Add Authentication to your Apps using OAuth2 Proxy

Introduction

OAuth2 Proxy is a reverse proxy and static file server that provides authentication using third-party providers like Google, GitHub, and others for validating accounts by email, domain, or group.

Oauth2 Proxy is useful when you want:

• One or more of your applications to be accessible only by authenticated users, for instance, users using a specific domain, emails whitelisting, and more
• To rely on a third-party provider to handle the authentication process (Google, GitHub, etc.)
• To keep a clear separation between the authentication service and the rest of your applications

In this guide, we will explain how to deploy OAuth2 Proxy on Koyeb to secure access to a sample application. We will configure OAuth2 Proxy to use Google as a provider for the authentication. If you are interested in using other providers, you can find the list of supported providers on the OAuth2 documentation.

For this tutorial, we will make use of the Koyeb service mesh and discovery and will deploy:

• The OAuth2 Proxy service using the official Docker image and expose it publicly to act as our authentication layer and gateway access our sample application
• A sample application accessible only via the Koyeb service mesh and accessible to authenticated users via OAuth2 Proxy

Below is the diagram of what our deployment will look like:

Requirements

To successfully follow and complete this tutorial, you need:

• A Koyeb account to deploy and run
• A GitHub account to deploy the sample application

Steps

To successfully follow this guide, you need to follow these steps:

1. Create and configure a new Google OAuth application
2. Deploy and configure OAuth2 Proxy on Koyeb
3. Deploy a private sample application on Koyeb
4. Validate the setup

Deploy a private sample application on Koyeb

First, get started by deploying the sample application that the OAuth2 Proxy will serve once a user is authenticated. In this guide, we will deploy the Koyeb ExpressJS example application available on the following GitHub repository.

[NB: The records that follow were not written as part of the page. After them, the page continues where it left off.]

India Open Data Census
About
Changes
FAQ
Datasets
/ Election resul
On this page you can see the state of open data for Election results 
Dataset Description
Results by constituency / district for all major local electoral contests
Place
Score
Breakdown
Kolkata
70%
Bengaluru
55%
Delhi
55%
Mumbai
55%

Deploy it inside a new Koyeb App, clicking the Deploy to Koyeb button in the readme. You land on the pre-filled App creation page to deploy the application.

In the Ports section, disable the Public exposure of the service by clicking the switch.

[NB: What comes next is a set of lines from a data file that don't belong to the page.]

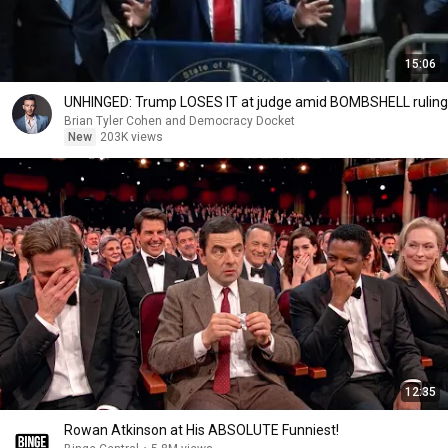
15:06
UNHINGED: Trump LOSES IT at judge amid BOMBSHELL ruling
Brian Tyler Cohen and Democracy Docket
New
203K views
12:35
Rowan Atkinson at His ABSOLUTE Funniest!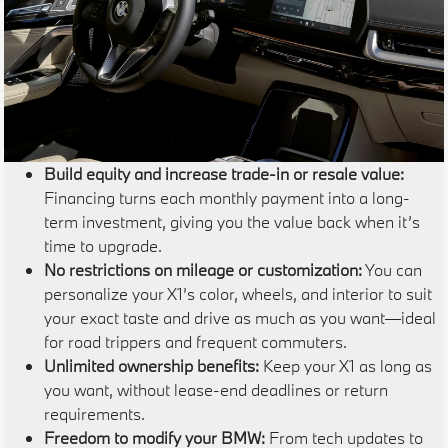
Build equity and increase trade-in or resale value:
Financing turns each monthly payment into a long-
term investment, giving you the value back when it’s
time to upgrade.
No restrictions on mileage or customization:
You can
personalize your X1’s color, wheels, and interior to suit
your exact taste and drive as much as you want—ideal
for road trippers and frequent commuters.
Unlimited ownership benefits:
Keep your X1 as long as
you want, without lease-end deadlines or return
requirements.
Freedom to modify your BMW:
From tech updates to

Change the application name from express-on-koyeb to oauth2-proxy-on-koyeb and hit the Create App button.

Our Koyeb App is created, and our sample application is being deployed. We can now move to the next section.

Create and configure a new Google OAuth application

Before deploying the OAuth Proxy service, we need to create a new Google OAuth application we will use to authenticate our users.

Go to https://console.developers.google.com/project and create a new project that will own our application by clicking New project on the project dropdown menu in the navigation bar. Once your project is created, in the search bar, type OAuth consent screen and press Enter.

You land on the OAuth consent screen creation page.

1. Select External as User type
2. Fill in the App information form with your app's name, logo, scopes, test users, etc.

Once the configuration is completed, click the Save button.

Then, in the search bar, type Credentials and press Enter to create a new OAuth2 client. On the Credentials page, click the Create credentials button and select OAuth client ID.

1. Select Web application as the application type
2. Name your OAuth 2.0 client, for example, Koyeb OAuth2 client
3. In the Authorized redirect URIs click Add URI and set the URI to https://<yourApp>-<yourOrg>.koyeb.app/oauth2/callback where <yourApp> is your Koyeb App name and <yourOrg> your Koyeb organization name

Click the Create button, your OAuth client ID and Secret appear. You can also download them as a JSON file. Save them in a safe place. We will need them in a future step.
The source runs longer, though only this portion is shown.